With all of the same tech inside of it, iPhone XR is now facing reports of skin-smoothing camera effects in its first reviews, which caused The Verge to ask Apple about the issue. In essence, Apple's new iPhones are taking multiple pictures at varying exposure levels, requiring noise reduction that creates a smoothing effect over the entire image, not just specifically on skin tones. While this "Smart HDR" feature brings out more details in highlights and shadows, when faces show up in an image they sometimes appear tuned and artificial. This is what Apple is aiming to fix:
Apple told me that the forthcoming iOS 12.1 update, currently in public beta, will address the issue of the front camera appearing to smooth out skin by picking a sharper base frame for Smart HDR, but I wasn’t able to test it yet.As the BeautyGate scandal grew, earlier in the month YouTuber Jonathan Morrison challenged user's perception of skin-smoothing effects in a video. Before the video, he shared two selfies on Instagram that he claimed were taken on Google Pixel 2's Portrait Mode, and then asked for his viewers' opinions. Many responded by touting the Pixel 2's quality, pointing out that it didn't need a beauty filter like iPhone XS. A few days later, Morrison revealed that both selfies were captured on an iPhone XS Max, not a Google Pixel 2. In the reveal video, he stated, "I just wanted it to be a little bit of a lesson out there: don't let a preconceived notion or headline skew your judgement."

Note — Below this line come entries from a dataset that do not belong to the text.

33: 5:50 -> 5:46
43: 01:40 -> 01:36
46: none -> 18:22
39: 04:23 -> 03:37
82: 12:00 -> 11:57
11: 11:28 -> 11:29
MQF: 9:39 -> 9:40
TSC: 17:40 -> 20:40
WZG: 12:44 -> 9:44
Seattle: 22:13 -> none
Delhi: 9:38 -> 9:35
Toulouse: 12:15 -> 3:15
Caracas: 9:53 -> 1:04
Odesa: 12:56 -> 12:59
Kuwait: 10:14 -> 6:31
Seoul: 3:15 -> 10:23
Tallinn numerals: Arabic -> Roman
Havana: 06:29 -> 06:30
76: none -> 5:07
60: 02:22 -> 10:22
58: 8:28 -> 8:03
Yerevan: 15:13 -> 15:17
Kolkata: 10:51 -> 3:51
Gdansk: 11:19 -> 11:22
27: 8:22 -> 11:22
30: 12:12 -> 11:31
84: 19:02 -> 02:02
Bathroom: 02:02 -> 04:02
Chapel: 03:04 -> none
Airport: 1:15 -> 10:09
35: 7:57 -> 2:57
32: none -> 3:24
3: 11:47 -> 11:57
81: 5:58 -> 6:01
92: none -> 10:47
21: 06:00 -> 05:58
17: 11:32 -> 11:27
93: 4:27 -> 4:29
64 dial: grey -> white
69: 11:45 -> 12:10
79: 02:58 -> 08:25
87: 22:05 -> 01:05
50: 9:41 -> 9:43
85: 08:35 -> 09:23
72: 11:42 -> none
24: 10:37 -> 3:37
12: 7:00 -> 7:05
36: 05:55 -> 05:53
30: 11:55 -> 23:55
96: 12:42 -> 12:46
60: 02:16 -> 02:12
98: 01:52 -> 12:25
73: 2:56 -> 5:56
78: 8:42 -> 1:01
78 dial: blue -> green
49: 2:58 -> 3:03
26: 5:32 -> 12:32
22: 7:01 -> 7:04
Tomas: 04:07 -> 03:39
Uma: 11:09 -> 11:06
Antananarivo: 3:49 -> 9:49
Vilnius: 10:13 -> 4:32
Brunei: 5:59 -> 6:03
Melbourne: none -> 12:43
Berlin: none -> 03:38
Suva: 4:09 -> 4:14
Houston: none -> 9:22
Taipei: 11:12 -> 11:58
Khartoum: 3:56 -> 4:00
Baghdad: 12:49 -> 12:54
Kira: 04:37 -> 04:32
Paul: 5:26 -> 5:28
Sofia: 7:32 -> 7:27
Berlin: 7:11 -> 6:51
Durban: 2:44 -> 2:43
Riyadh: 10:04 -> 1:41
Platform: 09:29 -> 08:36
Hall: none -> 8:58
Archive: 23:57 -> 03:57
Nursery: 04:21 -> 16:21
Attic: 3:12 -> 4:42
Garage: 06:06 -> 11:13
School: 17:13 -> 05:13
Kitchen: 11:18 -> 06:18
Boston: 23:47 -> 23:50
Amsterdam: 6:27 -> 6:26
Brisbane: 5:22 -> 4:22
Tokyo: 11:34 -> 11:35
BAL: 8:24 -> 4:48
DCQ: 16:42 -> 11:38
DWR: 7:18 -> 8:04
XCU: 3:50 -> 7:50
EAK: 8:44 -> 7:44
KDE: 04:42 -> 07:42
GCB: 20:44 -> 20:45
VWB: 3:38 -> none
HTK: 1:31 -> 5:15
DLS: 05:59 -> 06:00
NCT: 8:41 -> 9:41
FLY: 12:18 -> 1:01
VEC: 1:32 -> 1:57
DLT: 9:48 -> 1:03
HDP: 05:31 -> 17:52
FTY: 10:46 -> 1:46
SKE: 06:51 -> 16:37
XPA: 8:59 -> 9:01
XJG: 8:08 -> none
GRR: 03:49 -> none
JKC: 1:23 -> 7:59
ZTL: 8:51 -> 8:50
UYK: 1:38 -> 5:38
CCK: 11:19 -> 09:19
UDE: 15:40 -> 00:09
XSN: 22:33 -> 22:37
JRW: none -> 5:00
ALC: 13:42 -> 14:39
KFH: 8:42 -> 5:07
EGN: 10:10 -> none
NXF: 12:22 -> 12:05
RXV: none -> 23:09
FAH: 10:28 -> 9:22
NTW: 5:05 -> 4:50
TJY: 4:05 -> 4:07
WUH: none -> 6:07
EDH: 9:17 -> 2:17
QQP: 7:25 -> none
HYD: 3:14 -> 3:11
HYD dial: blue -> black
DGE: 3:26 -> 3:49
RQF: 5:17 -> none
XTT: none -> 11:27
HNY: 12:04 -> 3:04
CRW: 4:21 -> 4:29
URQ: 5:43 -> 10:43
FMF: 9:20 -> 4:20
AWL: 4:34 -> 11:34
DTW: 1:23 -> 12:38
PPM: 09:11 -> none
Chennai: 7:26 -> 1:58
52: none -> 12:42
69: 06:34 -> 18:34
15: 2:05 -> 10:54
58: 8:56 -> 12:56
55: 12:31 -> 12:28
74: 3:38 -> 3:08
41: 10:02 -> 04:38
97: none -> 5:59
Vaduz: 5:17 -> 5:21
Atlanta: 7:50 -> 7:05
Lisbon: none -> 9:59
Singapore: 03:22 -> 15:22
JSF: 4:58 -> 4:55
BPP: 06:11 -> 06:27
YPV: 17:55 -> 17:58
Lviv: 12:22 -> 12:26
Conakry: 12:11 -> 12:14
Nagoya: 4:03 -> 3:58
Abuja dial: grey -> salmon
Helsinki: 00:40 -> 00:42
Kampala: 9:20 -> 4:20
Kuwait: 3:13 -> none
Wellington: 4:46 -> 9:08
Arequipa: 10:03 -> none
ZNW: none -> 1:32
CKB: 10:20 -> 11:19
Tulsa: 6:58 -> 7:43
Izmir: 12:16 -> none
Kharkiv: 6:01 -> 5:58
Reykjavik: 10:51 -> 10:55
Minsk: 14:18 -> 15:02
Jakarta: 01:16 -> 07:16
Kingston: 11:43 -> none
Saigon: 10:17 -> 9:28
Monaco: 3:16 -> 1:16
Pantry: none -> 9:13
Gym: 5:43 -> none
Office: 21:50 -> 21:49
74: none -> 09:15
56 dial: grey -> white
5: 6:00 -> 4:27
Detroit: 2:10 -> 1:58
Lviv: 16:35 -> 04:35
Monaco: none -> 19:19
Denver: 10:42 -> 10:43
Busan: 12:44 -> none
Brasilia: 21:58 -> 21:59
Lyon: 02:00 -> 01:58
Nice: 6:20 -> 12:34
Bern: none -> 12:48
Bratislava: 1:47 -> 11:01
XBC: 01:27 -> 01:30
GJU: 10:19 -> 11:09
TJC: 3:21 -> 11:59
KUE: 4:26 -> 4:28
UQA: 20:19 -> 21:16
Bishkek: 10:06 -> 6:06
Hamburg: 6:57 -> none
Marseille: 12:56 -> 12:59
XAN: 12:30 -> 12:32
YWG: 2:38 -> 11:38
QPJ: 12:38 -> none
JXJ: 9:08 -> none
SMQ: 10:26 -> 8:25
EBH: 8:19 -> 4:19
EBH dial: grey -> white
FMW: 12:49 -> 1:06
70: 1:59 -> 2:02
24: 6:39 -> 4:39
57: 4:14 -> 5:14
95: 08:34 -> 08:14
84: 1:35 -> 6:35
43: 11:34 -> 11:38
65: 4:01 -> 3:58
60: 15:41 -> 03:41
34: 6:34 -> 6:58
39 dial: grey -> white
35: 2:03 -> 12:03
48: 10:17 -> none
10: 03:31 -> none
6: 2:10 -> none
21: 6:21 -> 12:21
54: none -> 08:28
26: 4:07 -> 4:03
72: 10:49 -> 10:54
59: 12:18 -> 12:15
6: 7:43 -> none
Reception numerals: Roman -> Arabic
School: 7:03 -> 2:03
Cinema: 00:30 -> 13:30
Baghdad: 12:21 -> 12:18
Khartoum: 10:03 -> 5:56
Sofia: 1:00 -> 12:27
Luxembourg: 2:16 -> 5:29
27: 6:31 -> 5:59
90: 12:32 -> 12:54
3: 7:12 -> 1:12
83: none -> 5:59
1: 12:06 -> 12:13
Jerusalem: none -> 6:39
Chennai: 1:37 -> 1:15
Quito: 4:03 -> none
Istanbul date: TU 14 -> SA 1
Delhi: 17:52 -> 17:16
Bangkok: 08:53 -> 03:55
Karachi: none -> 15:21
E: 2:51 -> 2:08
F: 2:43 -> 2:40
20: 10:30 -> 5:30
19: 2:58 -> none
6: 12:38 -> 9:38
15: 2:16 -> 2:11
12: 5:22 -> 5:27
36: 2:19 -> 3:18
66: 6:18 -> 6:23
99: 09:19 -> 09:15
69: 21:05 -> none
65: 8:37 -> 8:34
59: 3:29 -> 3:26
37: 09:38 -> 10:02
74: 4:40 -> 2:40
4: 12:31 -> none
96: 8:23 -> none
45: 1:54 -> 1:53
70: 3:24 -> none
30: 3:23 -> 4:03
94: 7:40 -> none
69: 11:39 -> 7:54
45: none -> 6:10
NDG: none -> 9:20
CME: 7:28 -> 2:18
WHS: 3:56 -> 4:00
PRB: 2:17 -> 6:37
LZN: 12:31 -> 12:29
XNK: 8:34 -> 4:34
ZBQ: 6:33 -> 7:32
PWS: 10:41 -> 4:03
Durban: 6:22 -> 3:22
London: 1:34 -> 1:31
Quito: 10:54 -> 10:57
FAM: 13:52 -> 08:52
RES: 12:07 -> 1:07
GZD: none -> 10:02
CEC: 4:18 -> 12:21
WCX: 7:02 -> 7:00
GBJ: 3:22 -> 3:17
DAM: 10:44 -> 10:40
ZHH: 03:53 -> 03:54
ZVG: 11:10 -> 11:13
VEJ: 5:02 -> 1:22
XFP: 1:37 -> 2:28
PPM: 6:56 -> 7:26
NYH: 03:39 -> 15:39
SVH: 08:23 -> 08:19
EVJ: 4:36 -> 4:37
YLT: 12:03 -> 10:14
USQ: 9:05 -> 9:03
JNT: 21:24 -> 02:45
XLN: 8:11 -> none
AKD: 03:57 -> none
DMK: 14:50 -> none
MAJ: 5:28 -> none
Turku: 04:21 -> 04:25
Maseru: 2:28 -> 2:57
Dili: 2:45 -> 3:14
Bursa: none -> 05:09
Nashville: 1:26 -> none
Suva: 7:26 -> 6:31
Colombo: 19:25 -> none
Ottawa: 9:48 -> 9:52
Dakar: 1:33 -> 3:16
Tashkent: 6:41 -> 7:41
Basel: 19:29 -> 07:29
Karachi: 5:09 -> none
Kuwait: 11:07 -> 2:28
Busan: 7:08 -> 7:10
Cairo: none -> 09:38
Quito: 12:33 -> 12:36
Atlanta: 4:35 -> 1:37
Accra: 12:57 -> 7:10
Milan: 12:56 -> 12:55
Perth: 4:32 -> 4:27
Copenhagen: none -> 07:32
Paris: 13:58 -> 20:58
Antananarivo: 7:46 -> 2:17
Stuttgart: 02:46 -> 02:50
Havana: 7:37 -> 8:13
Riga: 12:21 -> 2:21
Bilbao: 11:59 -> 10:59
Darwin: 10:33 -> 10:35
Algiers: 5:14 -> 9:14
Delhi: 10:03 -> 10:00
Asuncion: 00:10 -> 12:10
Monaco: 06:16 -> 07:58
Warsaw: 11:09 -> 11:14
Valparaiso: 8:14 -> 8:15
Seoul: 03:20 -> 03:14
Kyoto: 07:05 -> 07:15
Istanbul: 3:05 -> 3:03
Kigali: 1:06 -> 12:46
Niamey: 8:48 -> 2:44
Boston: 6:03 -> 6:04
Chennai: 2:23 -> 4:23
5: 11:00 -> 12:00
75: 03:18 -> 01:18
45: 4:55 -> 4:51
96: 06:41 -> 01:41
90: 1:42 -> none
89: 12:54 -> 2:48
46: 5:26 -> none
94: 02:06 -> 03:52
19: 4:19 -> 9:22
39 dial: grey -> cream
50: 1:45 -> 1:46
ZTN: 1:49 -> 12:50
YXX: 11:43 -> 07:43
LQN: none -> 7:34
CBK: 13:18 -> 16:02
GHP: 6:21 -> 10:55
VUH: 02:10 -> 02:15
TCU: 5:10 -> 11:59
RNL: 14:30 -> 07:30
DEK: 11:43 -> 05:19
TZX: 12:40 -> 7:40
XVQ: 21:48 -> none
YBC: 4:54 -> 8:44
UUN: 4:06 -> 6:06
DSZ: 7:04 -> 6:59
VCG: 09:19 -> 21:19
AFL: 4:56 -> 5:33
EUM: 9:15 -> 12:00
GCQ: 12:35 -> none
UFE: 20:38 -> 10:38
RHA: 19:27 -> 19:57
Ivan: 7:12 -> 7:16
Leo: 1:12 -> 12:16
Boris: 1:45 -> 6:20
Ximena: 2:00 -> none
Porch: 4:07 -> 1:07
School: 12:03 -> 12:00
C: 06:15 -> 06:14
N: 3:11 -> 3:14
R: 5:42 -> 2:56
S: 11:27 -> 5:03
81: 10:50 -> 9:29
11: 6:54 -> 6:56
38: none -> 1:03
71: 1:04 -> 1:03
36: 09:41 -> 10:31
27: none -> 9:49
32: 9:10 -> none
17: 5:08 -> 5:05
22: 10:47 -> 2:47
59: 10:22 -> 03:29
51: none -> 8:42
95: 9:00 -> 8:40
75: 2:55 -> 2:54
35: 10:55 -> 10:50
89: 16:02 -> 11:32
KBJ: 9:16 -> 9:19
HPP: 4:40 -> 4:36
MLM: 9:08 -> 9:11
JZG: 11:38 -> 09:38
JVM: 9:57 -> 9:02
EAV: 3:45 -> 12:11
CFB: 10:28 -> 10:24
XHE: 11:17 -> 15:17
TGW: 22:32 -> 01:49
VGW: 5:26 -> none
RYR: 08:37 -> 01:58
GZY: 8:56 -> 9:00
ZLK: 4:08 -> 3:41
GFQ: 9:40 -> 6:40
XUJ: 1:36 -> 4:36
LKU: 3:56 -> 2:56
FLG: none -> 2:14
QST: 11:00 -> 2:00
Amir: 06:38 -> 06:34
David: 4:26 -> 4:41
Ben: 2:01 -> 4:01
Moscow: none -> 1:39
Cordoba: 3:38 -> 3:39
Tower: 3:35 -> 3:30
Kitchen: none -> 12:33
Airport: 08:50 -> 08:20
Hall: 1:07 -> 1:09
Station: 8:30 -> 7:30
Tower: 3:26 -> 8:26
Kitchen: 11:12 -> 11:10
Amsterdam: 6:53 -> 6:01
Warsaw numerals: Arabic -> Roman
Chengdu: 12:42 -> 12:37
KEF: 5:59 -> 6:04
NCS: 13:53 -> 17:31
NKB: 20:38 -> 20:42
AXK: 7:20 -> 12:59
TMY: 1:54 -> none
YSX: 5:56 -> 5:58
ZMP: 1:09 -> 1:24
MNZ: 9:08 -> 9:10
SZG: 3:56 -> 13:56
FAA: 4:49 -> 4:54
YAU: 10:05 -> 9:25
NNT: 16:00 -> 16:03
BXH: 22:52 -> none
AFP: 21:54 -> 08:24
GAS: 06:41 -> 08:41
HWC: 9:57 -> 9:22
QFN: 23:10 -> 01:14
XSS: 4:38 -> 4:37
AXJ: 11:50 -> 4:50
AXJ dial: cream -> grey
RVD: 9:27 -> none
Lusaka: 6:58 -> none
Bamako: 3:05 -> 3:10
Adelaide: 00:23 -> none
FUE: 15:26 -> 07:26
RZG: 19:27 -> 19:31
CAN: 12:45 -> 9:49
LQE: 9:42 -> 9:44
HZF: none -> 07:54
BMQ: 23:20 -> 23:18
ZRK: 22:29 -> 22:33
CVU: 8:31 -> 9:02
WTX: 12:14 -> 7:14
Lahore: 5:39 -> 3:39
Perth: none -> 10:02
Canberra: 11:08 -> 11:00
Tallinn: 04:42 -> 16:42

The iPhone XR is getting solid reviews from numerous media outlets today, which tout the smartphone's lengthy battery life, performance and speed, quality Liquid Retina LCD display, and colorful paint jobs. As The Verge points out in its review, the real difference between the iPhone XR and XS are the 6.1-inch LCD screen vs the 5.8-inch OLED screen: "The real question for iPhone buyers is whether the high-res OLED display on the XS is worth $250 more than the XR. Because otherwise, the XR offers almost everything you’d want in a 2018 phone."